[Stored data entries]
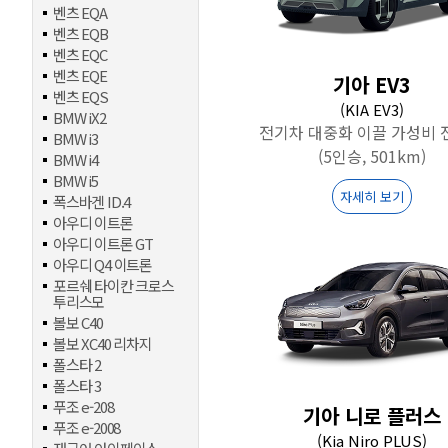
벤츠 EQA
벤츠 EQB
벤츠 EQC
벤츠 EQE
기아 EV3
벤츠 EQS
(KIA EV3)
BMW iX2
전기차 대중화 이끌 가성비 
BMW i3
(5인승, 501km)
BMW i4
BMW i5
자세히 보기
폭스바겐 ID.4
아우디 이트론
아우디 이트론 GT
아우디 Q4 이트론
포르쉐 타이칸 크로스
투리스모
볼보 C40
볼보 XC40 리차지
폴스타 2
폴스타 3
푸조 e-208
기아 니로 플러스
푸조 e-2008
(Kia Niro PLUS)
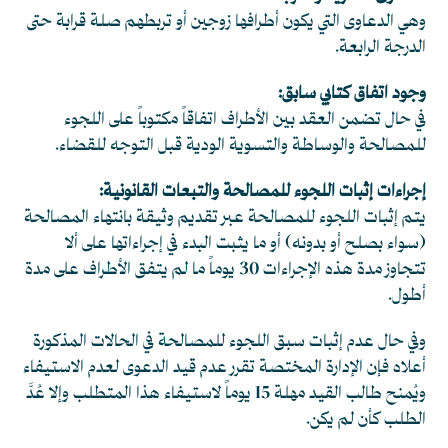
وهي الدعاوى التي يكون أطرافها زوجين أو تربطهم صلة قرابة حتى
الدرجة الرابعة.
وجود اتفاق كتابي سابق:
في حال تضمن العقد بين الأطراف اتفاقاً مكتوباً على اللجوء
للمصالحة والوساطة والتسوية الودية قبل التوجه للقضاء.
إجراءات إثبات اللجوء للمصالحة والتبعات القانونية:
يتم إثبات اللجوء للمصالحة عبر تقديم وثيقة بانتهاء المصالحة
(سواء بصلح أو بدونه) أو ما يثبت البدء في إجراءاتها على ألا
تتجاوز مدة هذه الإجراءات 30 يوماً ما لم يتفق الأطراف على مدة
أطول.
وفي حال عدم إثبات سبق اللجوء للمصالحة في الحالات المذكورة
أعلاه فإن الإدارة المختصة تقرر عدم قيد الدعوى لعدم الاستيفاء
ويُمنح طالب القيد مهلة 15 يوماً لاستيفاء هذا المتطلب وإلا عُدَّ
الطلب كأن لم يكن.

§ **Assignment**:
For this exercise, retype the data above exactly and skip every image.

§ **Expected output**:
벤츠 EQA
벤츠 EQB
벤츠 EQC
벤츠 EQE
기아 EV3
벤츠 EQS
(KIA EV3)
BMW iX2
전기차 대중화 이끌 가성비 
BMW i3
(5인승, 501km)
BMW i4
BMW i5
자세히 보기
폭스바겐 ID.4
아우디 이트론
아우디 이트론 GT
아우디 Q4 이트론
포르쉐 타이칸 크로스
투리스모
볼보 C40
볼보 XC40 리차지
폴스타 2
폴스타 3
푸조 e-208
기아 니로 플러스
푸조 e-2008
(Kia Niro PLUS)
وهي الدعاوى التي يكون أطرافها زوجين أو تربطهم صلة قرابة حتى
الدرجة الرابعة.
وجود اتفاق كتابي سابق:
في حال تضمن العقد بين الأطراف اتفاقاً مكتوباً على اللجوء
للمصالحة والوساطة والتسوية الودية قبل التوجه للقضاء.
إجراءات إثبات اللجوء للمصالحة والتبعات القانونية:
يتم إثبات اللجوء للمصالحة عبر تقديم وثيقة بانتهاء المصالحة
(سواء بصلح أو بدونه) أو ما يثبت البدء في إجراءاتها على ألا
تتجاوز مدة هذه الإجراءات 30 يوماً ما لم يتفق الأطراف على مدة
أطول.
وفي حال عدم إثبات سبق اللجوء للمصالحة في الحالات المذكورة
أعلاه فإن الإدارة المختصة تقرر عدم قيد الدعوى لعدم الاستيفاء
ويُمنح طالب القيد مهلة 15 يوماً لاستيفاء هذا المتطلب وإلا عُدَّ
الطلب كأن لم يكن.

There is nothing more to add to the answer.